- Other names: Mabry syndrome, Hyperphosphatasia with intellectual disability syndrome, Hyperphosphatasia with impaired intellectual development syndrome
- This condition is inherited in an autosomal recessive manner

= Hyperphosphatasia with mental retardation syndrome =

Hyperphosphatasia with mental retardation syndrome, HPMRS, also known as Mabry syndrome, has been described in patients recruited on four continents world-wide. Mabry syndrome was confirmed to represent an autosomal recessive syndrome characterized by severe mental retardation, considerably elevated serum levels of alkaline phosphatase, hypoplastic terminal phalanges, and distinct facial features that include: hypertelorism, a broad nasal bridge and a rectangular face.

==Pathogenesis==
While many cases of HPMRS are caused by mutations in the PIGV gene, there may be genetic heterogeneity in the spectrum of Mabry syndrome as a whole. PIGV is a member of the molecular pathway that synthesizes the glycosylphosphatidylinositol anchor. The loss in PIGV activity results in a reduced anchoring of alkaline phosphatase to the surface membrane and an elevated alkaline phosphatase activity in the serum.

==Diagnosis==
The clinical diagnosis can be established if the patient has repeatedly elevated levels of alkaline phosphatase activity in the blood serum and exhibits intellectual disability.
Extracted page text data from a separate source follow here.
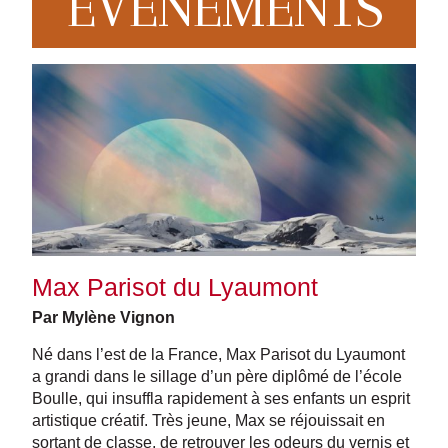
EVENEMENTS
Max Parisot du Lyaumont
Par Mylène Vignon
Né dans l’est de la France, Max Parisot du Lyaumont
a grandi dans le sillage d’un père diplômé de l’école
Boulle, qui insuffla rapidement à ses enfants un esprit
artistique créatif. Très jeune, Max se réjouissait en
sortant de classe, de retrouver les odeurs du vernis et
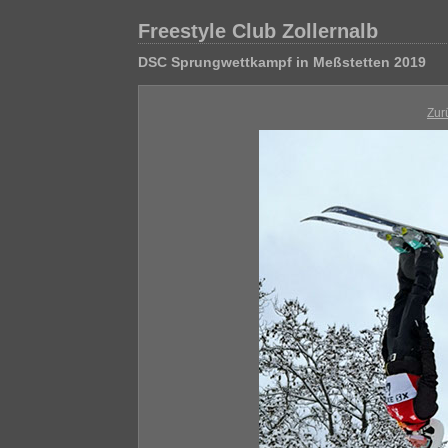
Freestyle Club Zollernalb
DSC Sprungwettkampf in Meßstetten 2019
Zur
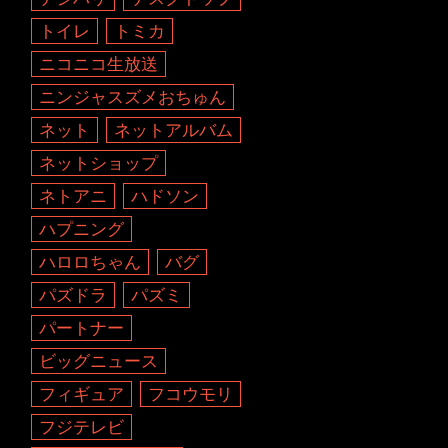
トイレ
トミカ
ニコニコ生放送
ニンジャスズメおちゅん
ネット
ネットアルバム
ネットショップ
ネトアニ
ハドソン
ハプニング
ハロロちゃん
バグ
パズドラ
パズミ
パートナー
ビッグニュース
フィギュア
フコウモリ
フジテレビ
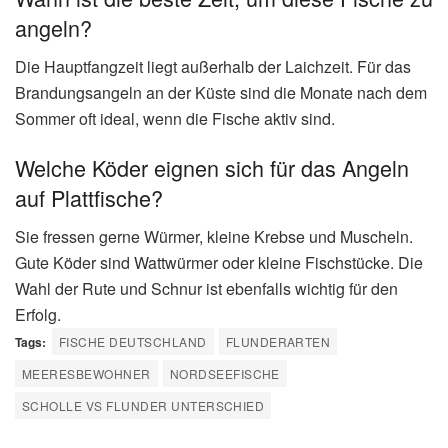
angeln?
Die Hauptfangzeit liegt außerhalb der Laichzeit. Für das
Brandungsangeln an der Küste sind die Monate nach dem
Sommer oft ideal, wenn die Fische aktiv sind.
Welche Köder eignen sich für das Angeln
auf Plattfische?
Sie fressen gerne Würmer, kleine Krebse und Muscheln.
Gute Köder sind Wattwürmer oder kleine Fischstücke. Die
Wahl der Rute und Schnur ist ebenfalls wichtig für den
Erfolg.
Tags:
FISCHE DEUTSCHLAND
FLUNDERARTEN
MEERESBEWOHNER
NORDSEEFISCHE
SCHOLLE VS FLUNDER UNTERSCHIED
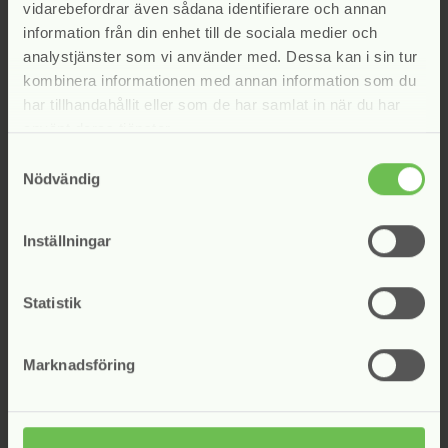
Alla svenska företag som bedriver
vidarebefordrar även sådana identifierare och annan
inkassoverksamhet enligt inkassolagen kan bli
information från din enhet till de sociala medier och
medlemmar i Svensk Inkasso.
analystjänster som vi använder med. Dessa kan i sin tur
kombinera informationen med annan information som du
har tillhandahållit eller som de har samlat in när du har
Ansök om medlemskap
använt deras tjänster.
Samtyckesval
Nödvändig
Presskontakt
Inställningar
Kontakta vår ordförande, Fredrik Engström, vid
frågor
Statistik
Gå till kontakter
arrow_forward
Marknadsföring
Ny styrelse för Svensk Inkasso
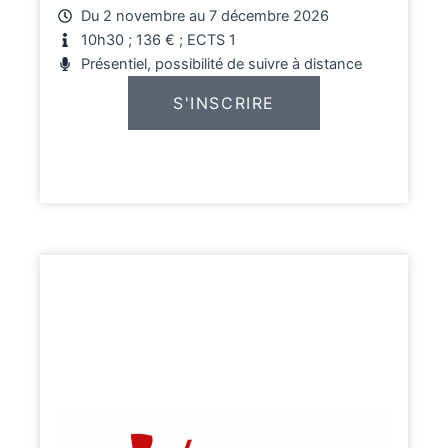
Du 2 novembre au 7 décembre 2026
10h30 ; 136 € ; ECTS 1
Présentiel, possibilité de suivre à distance
S'INSCRIRE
Supportive for the clinical diagnosis are epilepsies, brachydactyly and a characteristic facial gestalt, which can also be assessed by means of AI. The clinical diagnosis can be confirmed by molecular testing such as exome sequencing.

==Treatment==
So far, no effective treatment is available for HPMRS. A mouse model that mirrors the human phenotype has been engineered by CRISPR technology and is available for compound screening.